The CUDA pipeline

CUDA is traditionally used via CUDA C/C++ files which have a .cu extension. These files can be compiled using NVCC (NVIDIA CUDA Compiler) into an executable.

CUDA files consist of device and host functions. Device functions run on the GPU, and are also called kernels. Host functions run on the CPU and usually include logic on how to allocate GPU memory and call device functions.

Behind the scenes, NVCC has several stages of compilation.

First, NVCC separates device and host functions and compiles them separately. Device functions are compiled to NVVM IR, a subset of LLVM IR with additional restrictions including the following.

Many intrinsics are unsupported.
"Irregular" integer types such as i4 or i111 are unsupported and will segfault (however in theory they should be supported).
Global names cannot include ..
Some linkage types are not supported.
Function ABIs are ignored; everything uses the PTX calling convention.

libNVVM is a closed source library which takes NVVM IR, optimizes it further, then converts it to PTX. PTX is a low level, assembly-like format with an open specification which can be targeted by any language.
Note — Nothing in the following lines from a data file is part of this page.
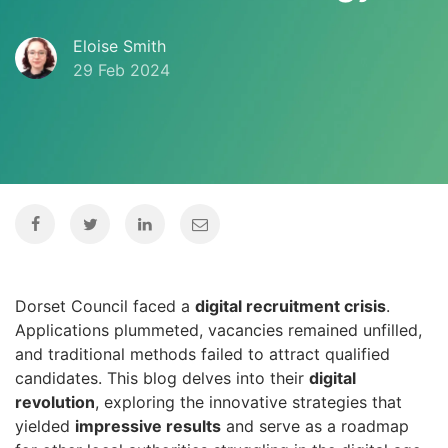
Eloise Smith
29 Feb 2024
Dorset Council faced a
digital recruitment crisis
.
Applications plummeted, vacancies remained unfilled,
and traditional methods failed to attract qualified
candidates. This blog delves into their
digital
revolution
, exploring the innovative strategies that
yielded
impressive results
and serve as a roadmap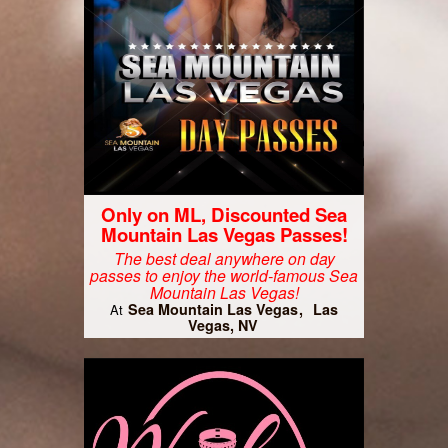
Only on ML, Discounted Sea
Mountain Las Vegas Passes!
The best deal anywhere on day
passes to enjoy the world-famous Sea
Mountain Las Vegas!
Sea Mountain Las Vegas
Las
At
Vegas, NV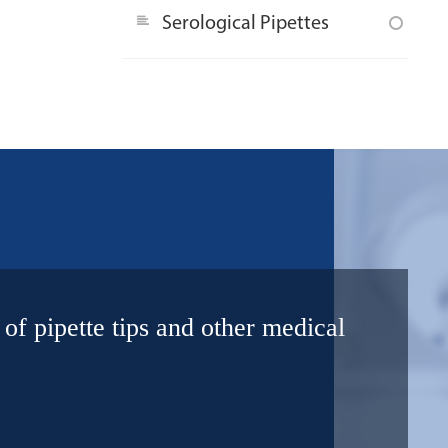
Serological Pipettes
 of pipette tips and other medical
For an assembly format, PTX is fairly user-friendly.

It is well formatted.
It is mostly fully specified (other than the iffy grammar specification).
It uses named registers/parameters.
It uses virtual registers. (Because GPUs have thousands of registers, listing all of them out would be unrealistic.)
It uses ASCII as a file encoding.

PTX can be run on NVIDIA GPUs using the driver API or runtime API. Those APIs will convert the PTX into a final format called SASS which is register allocated and executed on the GPU.